- WORKING DATA:
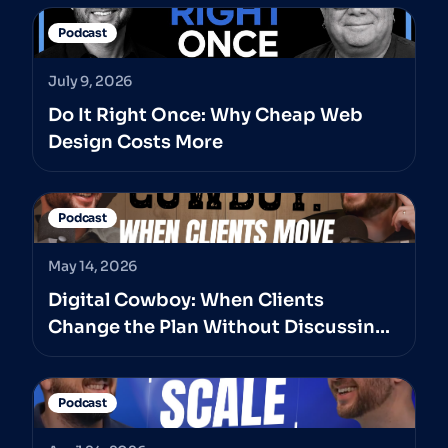
Podcast
July 9, 2026
Do It Right Once: Why Cheap Web
Design Costs More
Podcast
May 14, 2026
Digital Cowboy: When Clients
Change the Plan Without Discussing
It With The Professionals They’ve
Hired
Podcast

- REQUIRED ACTION: Take every line from the one containing "July 9, 2026" to the end of the listing and output it exactly, with nothing else.

- FINAL ANSWER:
July 9, 2026
Do It Right Once: Why Cheap Web
Design Costs More
Podcast
May 14, 2026
Digital Cowboy: When Clients
Change the Plan Without Discussing
It With The Professionals They’ve
Hired
Podcast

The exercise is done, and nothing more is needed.